Yes, that was the same Grangemouth where management had recently very nearly closed Scotland’s last remaining refinery and the Unite convenor there, Stevie Deans, had resigned amid much publicity. And yes, that union official was the same Stevie Deans who had been chair of the Labour Party in the neighbouring constituency of Falkirk in 2013 – and had been accused of trying to fix the parliamentary selection there for Karie Murphy, a close friend of Unite’s general secretary Len McCluskey. Both Deans and Murphy had been suspended from the Labour Party, though later cleared of wrongdoing, following a protracted, bitter investigation and subsequent wrangle which had led to the resignation of the high profile campaigner, and now the party’s deputy leader, Tom Watson from the Shadow Cabinet – and from a key role in the general election campaign. Watson employed Karie Murphy in his office and once shared a flat with Len McCluskey (though he points out he also shared a flat with the all-together more Blairite Gloria De Piero). And yes, that was the same Falkirk where the retiring MP had been none other than Eric Joyce, who had been expelled from the Labour Party following a violent brawl in the House of Commons.

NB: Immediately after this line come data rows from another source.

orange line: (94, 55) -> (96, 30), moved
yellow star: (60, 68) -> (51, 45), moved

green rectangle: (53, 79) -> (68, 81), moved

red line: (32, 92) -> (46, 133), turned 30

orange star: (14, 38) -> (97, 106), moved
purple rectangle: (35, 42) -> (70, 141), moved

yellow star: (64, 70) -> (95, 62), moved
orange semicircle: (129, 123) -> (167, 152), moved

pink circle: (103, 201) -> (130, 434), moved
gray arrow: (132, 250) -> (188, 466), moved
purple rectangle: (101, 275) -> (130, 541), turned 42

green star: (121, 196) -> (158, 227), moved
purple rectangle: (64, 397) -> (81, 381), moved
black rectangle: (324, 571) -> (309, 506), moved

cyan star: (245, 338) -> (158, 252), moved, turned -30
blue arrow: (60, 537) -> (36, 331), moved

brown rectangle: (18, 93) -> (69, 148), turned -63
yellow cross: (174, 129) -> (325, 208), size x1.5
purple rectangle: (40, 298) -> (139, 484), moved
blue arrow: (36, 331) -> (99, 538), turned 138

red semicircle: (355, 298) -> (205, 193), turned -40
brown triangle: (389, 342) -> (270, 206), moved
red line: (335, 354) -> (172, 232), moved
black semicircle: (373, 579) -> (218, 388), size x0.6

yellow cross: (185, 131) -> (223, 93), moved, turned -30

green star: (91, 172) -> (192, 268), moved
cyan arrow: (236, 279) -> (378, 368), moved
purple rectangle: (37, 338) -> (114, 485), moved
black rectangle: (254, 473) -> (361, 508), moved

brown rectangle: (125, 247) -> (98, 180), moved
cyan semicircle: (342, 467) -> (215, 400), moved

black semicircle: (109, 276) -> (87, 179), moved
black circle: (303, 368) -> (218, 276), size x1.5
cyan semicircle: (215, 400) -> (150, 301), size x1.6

So even before we had been shown to our rooms, it came as no surprise to be told the Grangemouth trip was off, and the Labour leader would be confining himself to the Scottish capital. We were now in the wrong place but at least by the skin of his teeth Ed Miliband had not come to what would have been the wrong place for him. Both Falkirk and Grangemouth were lost to the SNP on polling day but he had narrowly avoided inviting his opponents to re-examine his relations with his trade union funders.

At the top of the Labour Party there was huge frustration that he hadn’t got on the front foot having been seen to have been the choice of the unions for leader. Some of his closest advisers and allies had urged him to reform the relationship with the unions within a broader context of restoring trust in politics well before the Falkirk fiasco. He had been urged to make that the centre point of the 2011 Labour conference speech, where his attack on ‘predatory’ capitalists had instead captured the headlines. But as one of those advisers put it: ‘He lacked the courage to seize the moment.’